Hit Me, I'm Suffocating Here!

Today while mowing my lawn, I was listening to the soundtrack from the movie August Rush.  It's a great little story; one which was lambasted by the critics but every person I've ever talked to who has watched it enjoyed thoroughly. There is a scene in the movie which kept popping up in my head as I pushed my mower around and around the yard. Here's the clip:

"Hit me! I'm suffocating here!" This line kept passing through my brain as I mowed. It actually fits the way I've been feeling for some time now in my own life. Not so much as I'm looking to get punched in the face necessarily, but I have felt for a while now as if I were drowning. What's interesting in this clip to me, is Louis, the guy who says he's suffocating used to be in a band with his brother the guy who hits him. Without spoiling the movie for you I'll just say he gave up playing in the band and moved into the corporate sector of the music industry. Doing something to make a living instead of doing what actually makes him come alive. 

Have you ever been there? Doing what is required of you, or expected of you instead of doing the thing which actually makes you come alive. This is where I'm living right now, or more truthfully where I have been living for most of my adult life. It is is a place which will suck the life right out of you, and suffocating is a great word to describe it.

I have counseled people through the years to go out and do what they are passionate about. Finding their place in the Story God is telling and living from there. It has helped a great number of people I know to do this too. Problem is for me, it seems as if life has gotten in the way of doing what I love to do. What I mean by this, is in order for me to provide for my family, I work a job to make money so I can pay the bills. And at times it feels as if the bills will never stop growing. Understand me, this is not a pity party by any means, although I have had a few of them over the years. I have just placed myself at the mercy of debt, which has kept me from doing the thing I love to do, which is writing.

I would love nothing more than to actually write for a living. Don't get me wrong, I enjoy the work I do, but it's work not what I love. Writing is what I love, I just haven't figured out how to make it pay yet. My dream would be to have the ability to create stories and get paid to write them. To find a following of people who actually enjoy my storytelling to the point they were willing to pay for them. I would absolutely love to work from an office, instead of spending 99% of my days out in the elements. (especially when it's raining, I hate working in the rain). The Beatles actually wrote a song about me many years ago, give it a listen.

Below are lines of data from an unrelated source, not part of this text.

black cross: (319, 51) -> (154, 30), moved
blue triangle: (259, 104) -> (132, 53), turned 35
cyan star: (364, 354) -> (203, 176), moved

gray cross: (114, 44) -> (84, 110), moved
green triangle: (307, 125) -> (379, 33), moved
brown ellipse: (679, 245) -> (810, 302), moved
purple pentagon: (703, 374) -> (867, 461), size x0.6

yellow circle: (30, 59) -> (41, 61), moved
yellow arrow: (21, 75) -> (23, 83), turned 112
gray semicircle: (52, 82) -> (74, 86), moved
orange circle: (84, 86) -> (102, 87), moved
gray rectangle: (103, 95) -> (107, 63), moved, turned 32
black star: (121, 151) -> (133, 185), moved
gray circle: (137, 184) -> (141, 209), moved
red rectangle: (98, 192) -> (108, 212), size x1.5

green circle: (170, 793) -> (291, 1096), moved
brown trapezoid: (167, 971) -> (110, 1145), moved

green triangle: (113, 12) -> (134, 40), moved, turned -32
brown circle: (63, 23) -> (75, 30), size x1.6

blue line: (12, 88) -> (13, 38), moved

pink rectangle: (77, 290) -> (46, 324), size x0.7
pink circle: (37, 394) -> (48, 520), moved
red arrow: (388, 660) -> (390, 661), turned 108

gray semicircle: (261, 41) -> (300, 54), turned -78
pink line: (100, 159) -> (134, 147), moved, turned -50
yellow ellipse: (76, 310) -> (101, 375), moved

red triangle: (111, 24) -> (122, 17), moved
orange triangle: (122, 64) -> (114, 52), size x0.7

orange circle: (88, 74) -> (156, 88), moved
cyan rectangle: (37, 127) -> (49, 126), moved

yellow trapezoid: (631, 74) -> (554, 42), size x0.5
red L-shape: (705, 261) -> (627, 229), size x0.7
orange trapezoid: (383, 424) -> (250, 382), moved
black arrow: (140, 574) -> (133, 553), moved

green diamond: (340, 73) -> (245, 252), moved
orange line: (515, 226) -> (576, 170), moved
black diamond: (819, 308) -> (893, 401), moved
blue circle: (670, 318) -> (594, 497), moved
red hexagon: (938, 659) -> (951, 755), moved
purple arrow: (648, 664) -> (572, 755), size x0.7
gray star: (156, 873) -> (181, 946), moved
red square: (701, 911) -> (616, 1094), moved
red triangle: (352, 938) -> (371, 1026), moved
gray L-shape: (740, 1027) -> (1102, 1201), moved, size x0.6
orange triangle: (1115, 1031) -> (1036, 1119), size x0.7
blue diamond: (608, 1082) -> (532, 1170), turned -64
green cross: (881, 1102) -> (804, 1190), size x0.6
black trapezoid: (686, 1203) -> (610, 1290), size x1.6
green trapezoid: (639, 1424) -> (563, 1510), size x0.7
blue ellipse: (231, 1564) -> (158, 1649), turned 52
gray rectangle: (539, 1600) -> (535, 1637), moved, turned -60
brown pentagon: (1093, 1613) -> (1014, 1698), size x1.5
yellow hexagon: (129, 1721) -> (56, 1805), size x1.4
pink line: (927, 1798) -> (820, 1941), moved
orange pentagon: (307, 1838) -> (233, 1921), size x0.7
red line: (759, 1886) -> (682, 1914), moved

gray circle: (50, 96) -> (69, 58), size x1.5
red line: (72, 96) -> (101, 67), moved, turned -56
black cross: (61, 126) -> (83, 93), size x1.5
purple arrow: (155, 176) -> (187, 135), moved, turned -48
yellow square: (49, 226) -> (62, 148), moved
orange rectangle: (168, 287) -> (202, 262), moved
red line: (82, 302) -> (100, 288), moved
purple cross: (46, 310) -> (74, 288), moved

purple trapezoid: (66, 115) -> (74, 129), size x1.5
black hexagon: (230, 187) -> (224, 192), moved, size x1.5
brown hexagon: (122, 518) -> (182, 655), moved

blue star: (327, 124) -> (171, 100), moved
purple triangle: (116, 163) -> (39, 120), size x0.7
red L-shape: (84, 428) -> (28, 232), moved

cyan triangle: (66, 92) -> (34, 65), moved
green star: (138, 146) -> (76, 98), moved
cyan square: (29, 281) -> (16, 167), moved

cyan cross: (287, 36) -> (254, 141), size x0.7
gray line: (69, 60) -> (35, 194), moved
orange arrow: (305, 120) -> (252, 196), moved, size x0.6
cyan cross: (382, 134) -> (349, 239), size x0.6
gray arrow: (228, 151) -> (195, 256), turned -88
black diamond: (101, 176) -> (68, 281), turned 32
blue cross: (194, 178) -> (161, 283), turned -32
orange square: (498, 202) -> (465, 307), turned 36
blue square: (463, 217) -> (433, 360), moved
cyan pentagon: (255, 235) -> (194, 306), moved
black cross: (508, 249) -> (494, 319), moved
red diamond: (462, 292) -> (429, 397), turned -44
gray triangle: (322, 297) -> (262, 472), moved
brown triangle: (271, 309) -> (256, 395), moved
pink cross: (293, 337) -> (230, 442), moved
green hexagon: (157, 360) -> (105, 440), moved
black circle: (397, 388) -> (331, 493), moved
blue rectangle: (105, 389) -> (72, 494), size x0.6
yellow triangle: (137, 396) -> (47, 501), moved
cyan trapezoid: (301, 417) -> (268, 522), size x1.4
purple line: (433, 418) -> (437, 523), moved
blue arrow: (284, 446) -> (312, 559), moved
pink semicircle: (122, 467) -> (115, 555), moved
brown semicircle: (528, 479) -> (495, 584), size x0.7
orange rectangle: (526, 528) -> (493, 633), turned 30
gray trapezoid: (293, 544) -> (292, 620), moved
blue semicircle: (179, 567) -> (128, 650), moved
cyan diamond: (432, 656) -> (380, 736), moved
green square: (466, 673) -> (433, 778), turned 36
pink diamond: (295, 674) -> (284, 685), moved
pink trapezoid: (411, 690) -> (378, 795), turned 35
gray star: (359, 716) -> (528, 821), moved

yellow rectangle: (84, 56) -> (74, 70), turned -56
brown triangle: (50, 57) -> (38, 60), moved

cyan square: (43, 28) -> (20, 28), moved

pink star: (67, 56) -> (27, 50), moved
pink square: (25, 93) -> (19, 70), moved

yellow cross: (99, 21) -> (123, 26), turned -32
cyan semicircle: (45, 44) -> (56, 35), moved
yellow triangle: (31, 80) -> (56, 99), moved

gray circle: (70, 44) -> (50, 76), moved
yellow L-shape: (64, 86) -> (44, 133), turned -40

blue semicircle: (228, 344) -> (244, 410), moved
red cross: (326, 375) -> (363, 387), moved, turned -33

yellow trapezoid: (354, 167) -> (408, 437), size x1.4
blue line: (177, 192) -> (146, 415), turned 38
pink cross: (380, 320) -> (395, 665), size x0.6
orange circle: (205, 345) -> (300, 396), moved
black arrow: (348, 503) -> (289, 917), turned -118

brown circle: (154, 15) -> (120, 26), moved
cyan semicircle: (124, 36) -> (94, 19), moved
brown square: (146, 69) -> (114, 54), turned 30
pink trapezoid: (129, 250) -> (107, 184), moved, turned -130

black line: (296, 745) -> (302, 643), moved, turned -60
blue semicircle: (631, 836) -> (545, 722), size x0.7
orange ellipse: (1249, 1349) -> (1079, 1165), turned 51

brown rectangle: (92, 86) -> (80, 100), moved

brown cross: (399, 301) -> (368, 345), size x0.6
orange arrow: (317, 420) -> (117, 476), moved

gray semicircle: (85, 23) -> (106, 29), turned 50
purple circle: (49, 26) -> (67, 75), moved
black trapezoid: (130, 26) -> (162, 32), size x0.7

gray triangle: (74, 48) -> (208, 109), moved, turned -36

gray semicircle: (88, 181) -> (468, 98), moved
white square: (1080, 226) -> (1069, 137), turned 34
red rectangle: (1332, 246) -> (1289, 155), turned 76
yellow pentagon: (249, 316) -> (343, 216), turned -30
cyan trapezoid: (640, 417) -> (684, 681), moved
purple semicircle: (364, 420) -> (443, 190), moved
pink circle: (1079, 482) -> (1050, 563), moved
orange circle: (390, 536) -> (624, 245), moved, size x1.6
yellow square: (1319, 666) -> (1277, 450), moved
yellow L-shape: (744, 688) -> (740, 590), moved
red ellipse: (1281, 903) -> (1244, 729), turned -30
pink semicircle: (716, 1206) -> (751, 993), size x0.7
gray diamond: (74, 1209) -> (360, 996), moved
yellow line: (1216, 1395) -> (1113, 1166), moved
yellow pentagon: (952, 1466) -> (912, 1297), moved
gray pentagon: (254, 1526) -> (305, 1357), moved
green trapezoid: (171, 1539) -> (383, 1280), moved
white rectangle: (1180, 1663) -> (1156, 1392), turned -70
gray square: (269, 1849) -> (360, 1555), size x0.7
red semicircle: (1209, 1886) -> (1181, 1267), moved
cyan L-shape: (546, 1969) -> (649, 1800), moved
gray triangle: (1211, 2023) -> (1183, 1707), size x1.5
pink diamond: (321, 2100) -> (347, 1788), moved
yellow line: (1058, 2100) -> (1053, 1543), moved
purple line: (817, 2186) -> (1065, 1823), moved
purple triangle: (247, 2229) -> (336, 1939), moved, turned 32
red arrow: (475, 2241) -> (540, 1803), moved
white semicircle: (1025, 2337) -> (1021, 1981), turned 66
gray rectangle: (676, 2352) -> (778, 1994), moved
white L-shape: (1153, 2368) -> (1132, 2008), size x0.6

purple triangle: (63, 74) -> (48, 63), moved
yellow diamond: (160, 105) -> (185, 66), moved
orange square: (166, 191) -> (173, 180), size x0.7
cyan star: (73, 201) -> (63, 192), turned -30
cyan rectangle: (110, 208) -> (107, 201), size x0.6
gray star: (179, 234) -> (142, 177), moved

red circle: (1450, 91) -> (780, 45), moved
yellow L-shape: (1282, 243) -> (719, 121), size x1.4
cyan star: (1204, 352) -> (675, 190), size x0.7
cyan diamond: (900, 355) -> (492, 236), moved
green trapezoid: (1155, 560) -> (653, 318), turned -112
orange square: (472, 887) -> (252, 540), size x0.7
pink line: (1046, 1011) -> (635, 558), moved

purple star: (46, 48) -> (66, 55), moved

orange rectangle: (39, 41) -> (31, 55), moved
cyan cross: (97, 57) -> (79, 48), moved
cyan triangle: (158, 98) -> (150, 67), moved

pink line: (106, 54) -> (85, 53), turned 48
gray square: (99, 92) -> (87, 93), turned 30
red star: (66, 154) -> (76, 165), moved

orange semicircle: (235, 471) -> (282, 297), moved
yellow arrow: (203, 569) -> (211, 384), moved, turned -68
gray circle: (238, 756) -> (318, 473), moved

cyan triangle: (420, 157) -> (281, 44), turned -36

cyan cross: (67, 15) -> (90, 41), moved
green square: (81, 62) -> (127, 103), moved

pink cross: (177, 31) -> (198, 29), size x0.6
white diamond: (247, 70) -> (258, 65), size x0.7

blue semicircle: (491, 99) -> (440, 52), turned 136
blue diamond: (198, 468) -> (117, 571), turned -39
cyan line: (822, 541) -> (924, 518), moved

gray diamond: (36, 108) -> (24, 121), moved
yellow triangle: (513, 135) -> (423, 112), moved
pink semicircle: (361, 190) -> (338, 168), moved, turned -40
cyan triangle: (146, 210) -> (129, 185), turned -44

My thought here today is to encourage you to think about and find the thing which makes you happy, and come alive and pursue it. I always told my kids to find the thing God has for them, the reason they were created and go do it with all their hearts. If they would do this, then the money and provision would come. Of course this is easier to do when you don't have house payments, car payments and such, which is why I encourage this in them. 

I know one day I will work from my home office writing and telling stories for the masses, which is one of the reasons I continue to blog. I may not get paid for blogging, but in some small way I feel a sense of accomplishment and hopefully in the process people who read what I've written are either entertained or helped along the way too.

Until next time, for the Kingdom and the King!


1 comment:

Anonymous said...

I hate my government desk job and I see almost no one most days. I think about this line on a daily basis but feel trapped by my "Good job." I'm glad to hear I'm not the only person who experiences this drowning feeling.